### Task statement:
Every record must be copied exactly, except that pictures are dropped.

### Information provided:

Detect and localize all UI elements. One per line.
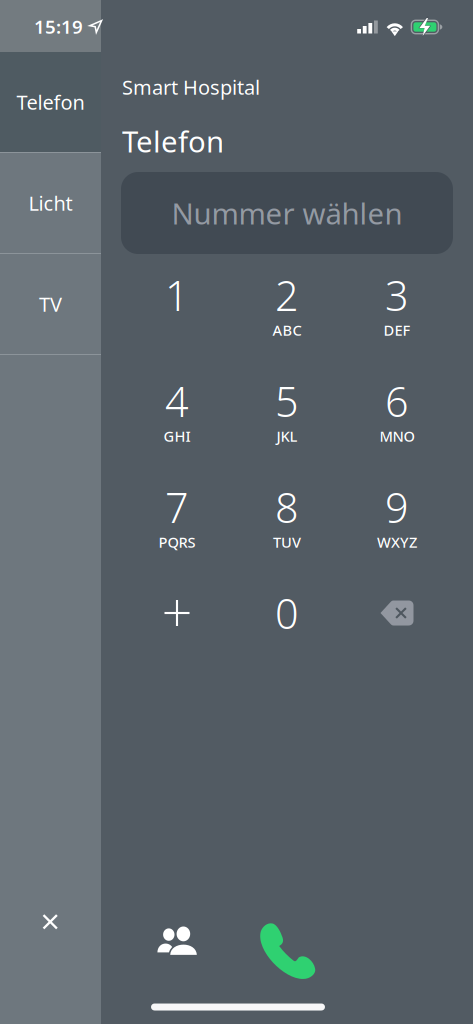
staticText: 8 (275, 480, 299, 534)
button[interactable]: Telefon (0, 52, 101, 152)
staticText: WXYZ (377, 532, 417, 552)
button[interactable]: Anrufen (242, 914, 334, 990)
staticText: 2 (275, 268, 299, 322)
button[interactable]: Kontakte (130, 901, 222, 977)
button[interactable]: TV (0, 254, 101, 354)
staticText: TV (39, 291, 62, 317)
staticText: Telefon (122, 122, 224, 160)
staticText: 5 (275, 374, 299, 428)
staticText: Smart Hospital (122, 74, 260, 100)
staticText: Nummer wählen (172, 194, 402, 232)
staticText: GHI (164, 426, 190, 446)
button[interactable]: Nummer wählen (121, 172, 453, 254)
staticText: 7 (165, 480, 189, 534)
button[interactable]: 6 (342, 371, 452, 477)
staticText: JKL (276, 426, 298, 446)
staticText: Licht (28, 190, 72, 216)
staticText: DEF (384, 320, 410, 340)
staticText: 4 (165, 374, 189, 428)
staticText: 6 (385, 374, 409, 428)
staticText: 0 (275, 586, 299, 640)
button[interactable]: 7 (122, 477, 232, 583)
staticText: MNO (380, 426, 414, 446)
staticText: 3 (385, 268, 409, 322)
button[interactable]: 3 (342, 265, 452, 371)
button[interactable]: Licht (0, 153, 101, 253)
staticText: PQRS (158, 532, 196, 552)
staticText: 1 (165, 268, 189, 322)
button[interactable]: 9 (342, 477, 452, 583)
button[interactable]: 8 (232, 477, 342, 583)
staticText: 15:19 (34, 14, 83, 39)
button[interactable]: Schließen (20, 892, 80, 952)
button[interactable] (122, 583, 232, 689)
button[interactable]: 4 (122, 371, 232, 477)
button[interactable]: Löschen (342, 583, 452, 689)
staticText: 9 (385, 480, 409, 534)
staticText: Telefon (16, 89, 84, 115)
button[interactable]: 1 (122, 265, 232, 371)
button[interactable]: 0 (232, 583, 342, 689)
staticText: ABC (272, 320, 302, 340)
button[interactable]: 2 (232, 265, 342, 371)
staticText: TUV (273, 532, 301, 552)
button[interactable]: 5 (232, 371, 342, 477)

### Task solution:
Detect and localize all UI elements. One per line.
staticText: 8 (275, 480, 299, 534)
button[interactable]: Telefon (0, 52, 101, 152)
staticText: WXYZ (377, 532, 417, 552)
button[interactable]: Anrufen (242, 914, 334, 990)
staticText: 2 (275, 268, 299, 322)
button[interactable]: Kontakte (130, 901, 222, 977)
button[interactable]: TV (0, 254, 101, 354)
staticText: TV (39, 291, 62, 317)
staticText: Telefon (122, 122, 224, 160)
staticText: 5 (275, 374, 299, 428)
staticText: Smart Hospital (122, 74, 260, 100)
staticText: Nummer wählen (172, 194, 402, 232)
staticText: GHI (164, 426, 190, 446)
button[interactable]: Nummer wählen (121, 172, 453, 254)
staticText: 7 (165, 480, 189, 534)
button[interactable]: 6 (342, 371, 452, 477)
staticText: JKL (276, 426, 298, 446)
staticText: Licht (28, 190, 72, 216)
staticText: DEF (384, 320, 410, 340)
staticText: 4 (165, 374, 189, 428)
staticText: 6 (385, 374, 409, 428)
staticText: 0 (275, 586, 299, 640)
button[interactable]: 7 (122, 477, 232, 583)
staticText: MNO (380, 426, 414, 446)
staticText: 3 (385, 268, 409, 322)
button[interactable]: 3 (342, 265, 452, 371)
button[interactable]: Licht (0, 153, 101, 253)
staticText: PQRS (158, 532, 196, 552)
staticText: 1 (165, 268, 189, 322)
button[interactable]: 9 (342, 477, 452, 583)
button[interactable]: 8 (232, 477, 342, 583)
staticText: 15:19 (34, 14, 83, 39)
button[interactable]: Schließen (20, 892, 80, 952)
button[interactable] (122, 583, 232, 689)
button[interactable]: 4 (122, 371, 232, 477)
button[interactable]: Löschen (342, 583, 452, 689)
staticText: 9 (385, 480, 409, 534)
staticText: Telefon (16, 89, 84, 115)
button[interactable]: 1 (122, 265, 232, 371)
button[interactable]: 0 (232, 583, 342, 689)
staticText: ABC (272, 320, 302, 340)
button[interactable]: 2 (232, 265, 342, 371)
staticText: TUV (273, 532, 301, 552)
button[interactable]: 5 (232, 371, 342, 477)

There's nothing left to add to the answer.